I would argue that the whole world divides neatly along that schism and that the "Thank heaven" crowd is far and away the vaster. As Coelho's publisher reminds us, his books have sold more than 200 million copies and have made him "the most translated living author in the world." (God has conceded that title, apparently.) In the face of so much affirmation, it would take a black and gnarled soul indeed to dissent, but I am that soul, and I do dissent. I glimpse, in every Coelho exhortation, a hard lacquer of self-regard and New Age snake oil: "No heart has ever suffered when it goes in search of its dream," he told us in "The Alchemist" (1988). "It's the simple things in life that are the most extraordinary; only wise men are able to understand them. . . . The secret of life, though, is to fall seven times and to get up eight times."

Coelho's soda fountain of wisdom never runs dry. But if it's true that "when you want something, all the universe conspires in helping you to achieve it," then why hasn't the universe made him a good novelist? His last book, "Adultery" (2014), offered proof positive that the oracular fairy-tale voice of "The Alchemist" is ill-suited to complex grown-ups in modern settings. So it's perhaps to be expected that his latest effort, "The Spy," should bridge the gap between reality and fable by making a heroine of Mata Hari, who straddles both realms.

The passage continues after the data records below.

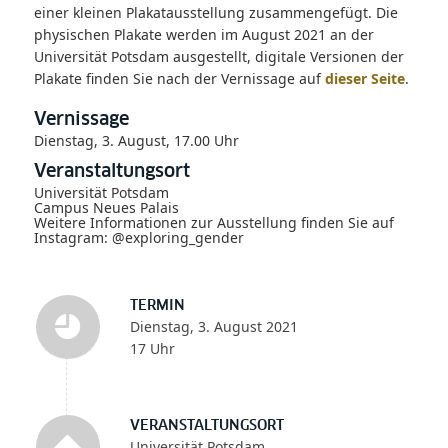
einer kleinen Plakatausstellung zusammengefügt. Die
physischen Plakate werden im August 2021 an der
Universität Potsdam ausgestellt, digitale Versionen der
Plakate finden Sie nach der Vernissage auf
dieser Seite
.
Vernissage
Dienstag, 3. August, 17.00 Uhr
Veranstaltungsort
Universität Potsdam
Campus Neues Palais
Weitere Informationen zur Ausstellung finden Sie auf
Instagram: @exploring_gender
TERMIN
Dienstag, 3. August 2021
17 Uhr
VERANSTALTUNGSORT
Universität Potsdam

The legend of Margaretha Zelle (her actual name) was already subsuming her actual life by the time a firing squad took her down in 1917. A Greta Garbo film, arriving 14 years later, painted her as a sphinx fatale who brought men to their knees and held Europe in her dominatrix grip. Subsequent research has etched a less glamorous, more sympathetic portrait: a self-created exotic dancer and courtesan who, under the unique transboundary pressures of World War I, became Earth's least effectual double agent and whose prosecution was nothing less than a PR coup engineered by the French government.

Credit Coelho, then, for giving Mata her belated due and for using the ancient but still sturdy narrative device of the eleventh-hour confession. In "The Spy," Mata, not knowing she is about to die, pens a long letter to her lawyer, outlining the stations on her road to doom: a semi-privileged upbringing in "conservative, Calvinist Holland," followed by an abusive marriage to an army officer in the Dutch East Indies, followed by a headlong plunge into the glittering lights of Paris.

Mata reinvents herself. Mata gathers and discards lovers. Mata, in the course of performing Javan dances, drops trou for the aristos. (For those who wonder how that last part worked: "When I got to the sixth veil, I went over to the Shiva statue, simulated an orgasm, and cast myself to the ground while removing the seventh and final veil.")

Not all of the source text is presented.